A partire da questo vertice si può fare qualche ipotesi sulle linee guida della politica estera del Presidente Usa? Parzialmente sì. La dichiarazione di ambedue i leader di non volere un’altra guerra fredda dice di più del significato letterale delle parole. Biden nei prossimi anni sarà impegnato in un duro e pericoloso confronto con la Cina. È evidente che in questa prospettiva assicurarsi la neutralità di Mosca sarà fondamentale. Come? Probabilmente concessioni economiche, l’assicurazione che la Nato non entrerà in Ucraina, e perfino definizione di sfere di influenza a livello planetario. Se così fosse si tratterebbe di una politica estera «restauratrice» di tempi passati. Pechino è stato il vero convitato di pietra del vertice. È impensabile che non se ne sia parlato, anche se nei comunicati ufficiali non ce n’è traccia. L’altro convitato di pietra è l’Unione europea, ma in questo caso si tratta per il momento di un attore internazionale che subisce e non orienta in alcun modo l’asse geopolitico planetario.

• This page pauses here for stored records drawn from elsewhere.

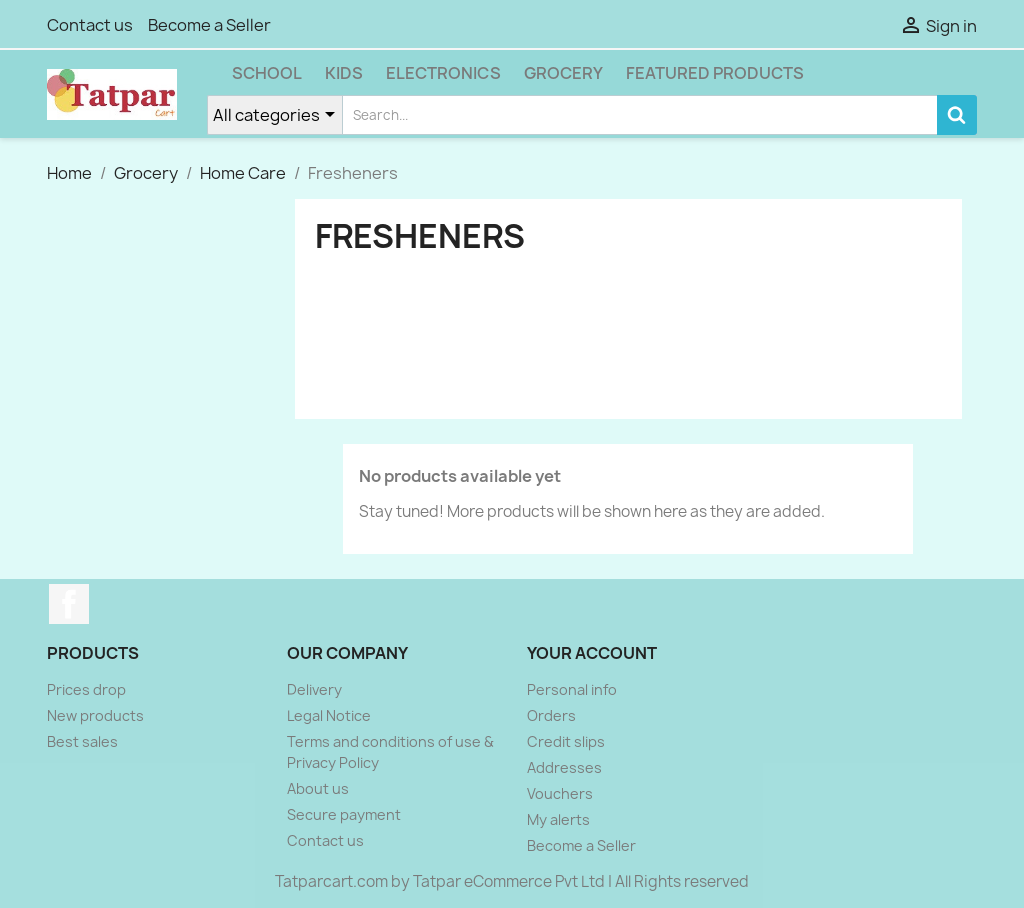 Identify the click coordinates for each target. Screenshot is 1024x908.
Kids (344, 73)
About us (318, 788)
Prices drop (86, 689)
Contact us (90, 25)
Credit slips (566, 741)
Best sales (82, 741)
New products (95, 715)
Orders (551, 715)
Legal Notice (329, 715)
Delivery (314, 689)
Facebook (69, 604)
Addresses (564, 767)
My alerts (558, 819)
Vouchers (560, 793)
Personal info (572, 689)
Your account (592, 653)
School (267, 73)
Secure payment (344, 814)
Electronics (443, 73)
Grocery (563, 73)
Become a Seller (209, 25)
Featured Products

Non è stato previsto alcun comunicato congiunto, ciascuno farà le proprie dichiarazioni alla fine. Si gioca in campo neutro, in Svizzera, e non è senza significato. L’Europa non può fare neanche da ospite all’incontro, e cioè, fuori dal linguaggio diplomatico, starà a sentire che cosa si decide senza poter partecipare alla discussione.
Nessuno si aspetta grandi novità. Gli Usa non vogliono contiguità fra Eu e Mosca, al di là dello stretto necessario e i russi sono costretti a guardare a Oriente verso la Cina.